Her husband eventually escaped back to Ireland where he challenged the rule of the crown. She acted as a go-between for her husband and the crown's representatives. In 1588 she surrendered to the crown and her husband was killed in the same year. She was given a Royal Pardon on condition that she gave up any claim on the earldom. She hoped that her son might become Earl but he (eventually) died in London in 1601.

== Second marriage ==
She remarried to Donough O'Connor Sligo who was an Irish Lord at the suggestion of Sir Robert Cecil.

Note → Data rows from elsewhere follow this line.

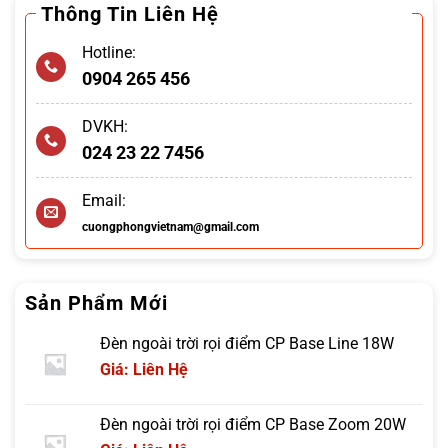
Thông Tin Liên Hệ
Hotline:
0904 265 456
DVKH:
024 23 22 7456
Email:
cuongphongvietnam@gmail.com
Sản Phẩm Mới
Đèn ngoài trời rọi điểm CP Base Line 18W
Giá: Liên Hệ
Đèn ngoài trời rọi điểm CP Base Zoom 20W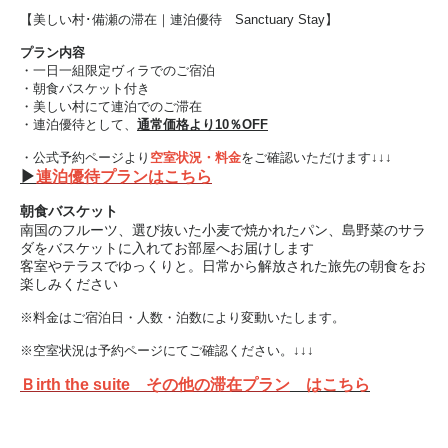
【美しい村･備瀬の滞在｜連泊優待 Sanctuary Stay】
プラン内容
・一日一組限定ヴィラでのご宿泊
・朝食バスケット付き
・美しい村にて連泊でのご滞在
・連泊優待として、
通常価格より10％OFF
・公式予約ページより
空室状況・料金
をご確認いただけます↓↓↓
▶
連泊優待プランはこちら
朝食バスケット
南国のフルーツ、選び抜いた小麦で焼かれたパン、島野菜のサラ
ダをバスケットに入れてお部屋へお届けします
客室やテラスでゆっくりと。日常から解放された旅先の朝食をお
楽しみください
※料金はご宿泊日・人数・泊数により変動いたします。
※空室状況は予約ページにてご確認ください。↓↓↓
Ｂirth the suite その他の滞在プラン
はこちら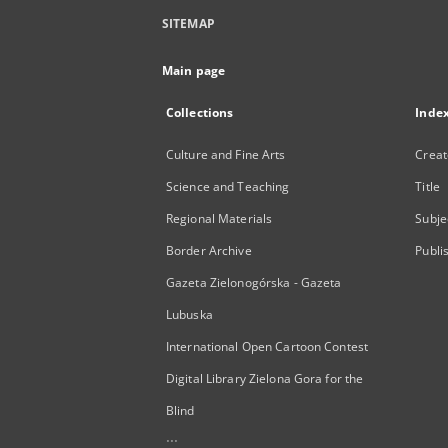
SITEMAP
Main page
Collections
Inde
Culture and Fine Arts
Creat
Science and Teaching
Title
Regional Materials
Subje
Border Archive
Publi
Gazeta Zielonogórska - Gazeta
Lubuska
International Open Cartoon Contest
Digital Library Zielona Gora for the
Blind
...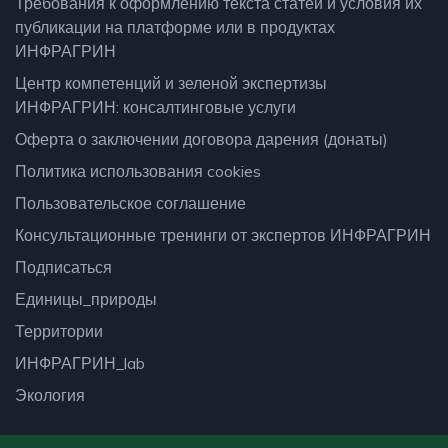
Требования к оформлению текста статей и условия их
публикации на платформе или в продуктах
ИНФРАГРИН
Центр компетенций и зеленой экспертизы
ИНФРАГРИН: консалтинговые услуги
Оферта о заключении договора дарения (донаты)
Политика использования cookies
Пользовательское соглашение
Консультационные тренинги от экспертов ИНФРАГРИН
Подписаться
Единицы_природы
Территории
ИНФРАГРИН_lab
Экология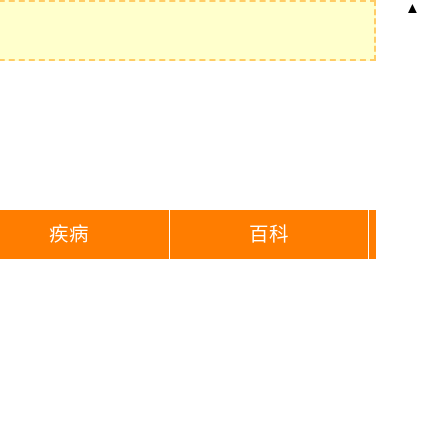
▲
疾病
百科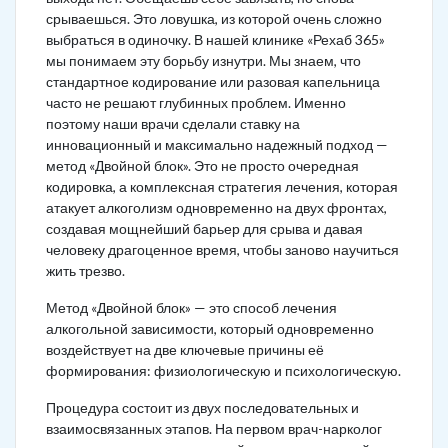
срываешься. Это ловушка, из которой очень сложно
выбраться в одиночку. В нашей клинике «Рехаб 365»
мы понимаем эту борьбу изнутри. Мы знаем, что
стандартное кодирование или разовая капельница
часто не решают глубинных проблем. Именно
поэтому наши врачи сделали ставку на
инновационный и максимально надежный подход —
метод «Двойной блок». Это не просто очередная
кодировка, а комплексная стратегия лечения, которая
атакует алкоголизм одновременно на двух фронтах,
создавая мощнейший барьер для срыва и давая
человеку драгоценное время, чтобы заново научиться
жить трезво.
Метод «Двойной блок» — это способ лечения
алкогольной зависимости, который одновременно
воздействует на две ключевые причины её
формирования: физиологическую и психологическую.
Процедура состоит из двух последовательных и
взаимосвязанных этапов. На первом врач-нарколог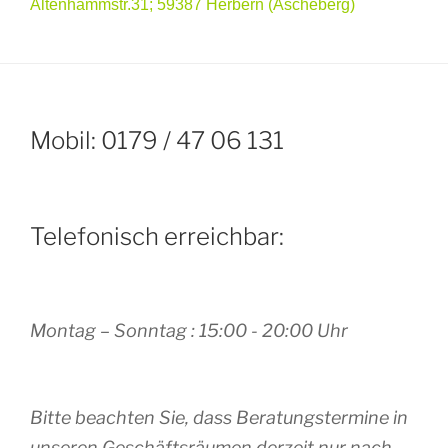
Altenhammstr.31;
59387 Herbern (Ascheberg)
Mobil: 0179 / 47 06 131
Telefonisch erreichbar:
Montag – Sonntag : 15:00 - 20:00 Uhr
Bitte beachten Sie, dass Beratungstermine in
unseren Geschäftsräumen derzeit nur nach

In 1613 she was living off her earnings from the Sligo estate which another objected to. She persuaded the judge that she was old and he awarded the case in her favour. Not too old as she lived for another 25 years.

== Death and legacy ==
She had a large memorial built in Sligo Abbey in 1624 where she was, in time, buried with her second husband. It is thought she died at her Ballycor Castle and she was alive in 1638 when she wrote her last will.

Her biography, Eleanor, Countess of Desmond, C. 1545-1638, was written in 1986.